Neither the Egyptian Ministry of Health nor research bodies provide statistics about burn injuries and fatalities in Egypt. The only relevant figures were released by the World Health Organization: the victims who died of burns in Egypt have increased to 80,000, the third highest annual death toll in the country. However, there is no way to differentiate between burns caused by acid attacks or any other circumstances. Ahmed Adel, the head of the medical projects of Ahl Masr Foundation, said that acid attack victims comprise 2 percent of the patients with burn injuries that the foundation's hospital receives every year. Ahl Masr is the only institution in Egypt that provides free treatment for burn injuries. Nitric acid is the most dangerous substance used in these attacks because it spreads all over the body. Potassium nitrate, calcium oxide and certain types of fertilizers are also often used for the same purpose.

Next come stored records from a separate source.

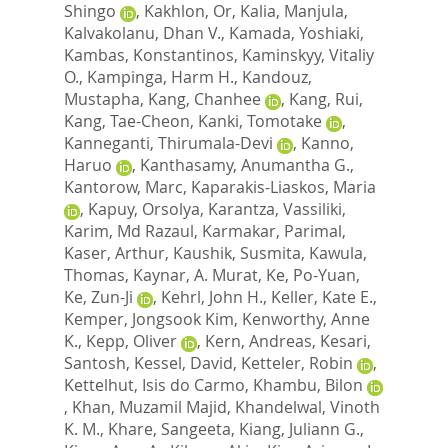
Shingo
,
Kakhlon, Or
,
Kalia, Manjula
,
Kalvakolanu, Dhan V.
,
Kamada, Yoshiaki
,
Kambas, Konstantinos
,
Kaminskyy, Vitaliy
O.
,
Kampinga, Harm H.
,
Kandouz,
Mustapha
,
Kang, Chanhee
,
Kang, Rui
,
Kang, Tae-Cheon
,
Kanki, Tomotake
,
Kanneganti, Thirumala-Devi
,
Kanno,
Haruo
,
Kanthasamy, Anumantha G.
,
Kantorow, Marc
,
Kaparakis-Liaskos, Maria
,
Kapuy, Orsolya
,
Karantza, Vassiliki
,
Karim, Md Razaul
,
Karmakar, Parimal
,
Kaser, Arthur
,
Kaushik, Susmita
,
Kawula,
Thomas
,
Kaynar, A. Murat
,
Ke, Po-Yuan
,
Ke, Zun-Ji
,
Kehrl, John H.
,
Keller, Kate E.
,
Kemper, Jongsook Kim
,
Kenworthy, Anne
K.
,
Kepp, Oliver
,
Kern, Andreas
,
Kesari,
Santosh
,
Kessel, David
,
Ketteler, Robin
,
Kettelhut, Isis do Carmo
,
Khambu, Bilon
,
Khan, Muzamil Majid
,
Khandelwal, Vinoth
K. M.
,
Khare, Sangeeta
,
Kiang, Juliann G.
,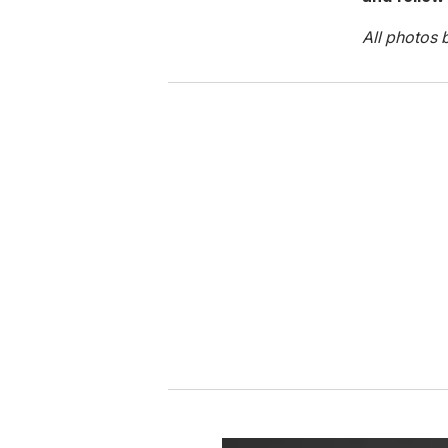
All photos 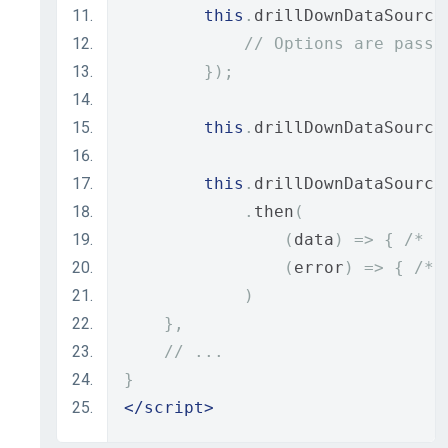
this
.
drillDownDataSource
// Options are passe
});
this
.
drillDownDataSource
this
.
drillDownDataSource
.
then
(
(
data
)
=>
{
/* P
(
error
)
=>
{
/* 
)
},
// ...
}
</script>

"Not My Woman, Not Anyone Else's"

"Since you won't be my woman... you won't be anyone else's". These were the last words Abdel-Ghani told Hosni the day he deliberately splashed acid on her face and body. "He was the last person I saw," she said. Some 80 percent of acid attack victims are women, according to Amal Fahmy, executive head of gender research center Tadwein, which last year led a campaign calling for a clear legal definition for caustic substances and criminalizing the use of any. "I believe the judge sympathized with Heba after he saw that she had lost her entire face... this was the maximum penalty imposed on an assailant among the cases we've documented during the campaign," Fahmy said. "In other rulings, judges handed [the defendants] only three-year terms, which is scary." Fahmy also said that state authorities did not pay attention to this kind of attacks, with no official studies or statistics available. It is therefore normal that no relevant law has been enacted thus far, she explained. Tadwein and other NGOs are preparing a draft law on violence that includes a definition of attacks that involve chemical substances as well as penalties for such assaults. The bill should be sent to the parliament once it has been ready. "We have tried to personally contact a number of MPs to get their support for these articles and the cause, but unfortunately we did not find any interest from any official sides," Fahmy said. "There is no any formal communication between civil society and the parliament." Toughening laws and increasing punishments is the only solution to deter acid attacks, according to Mai Gamal, a lawyer and researcher at Tadwein. She cited Bangladesh, where there was a substantial rise in acid attacks that was stemmed only when legislative authorities increased the crime's penalty to 50 years in jail irrespective of the extent of the resulted injuries. The move, Gamal said, saw the number of cases sharply drop. In one of the latest acid attacks reported by Egyptian media, a woman died after succumbing to injuries all across her body. According to a BBC report in 2013, 30 percent of acid attack victims are under the age of 18.

No Mirror Reflection

Hosni cannot see her disfigured body and face in the mirror, she is only capable of touching her permanent scars. She tries every day to picture how her son who has already turned 13 looks like. Hosni says she will never feel that justice is served until penalties for acid attacks are increased. "Or, the judges give the perpetrators a taste of their own medicine," she concluded.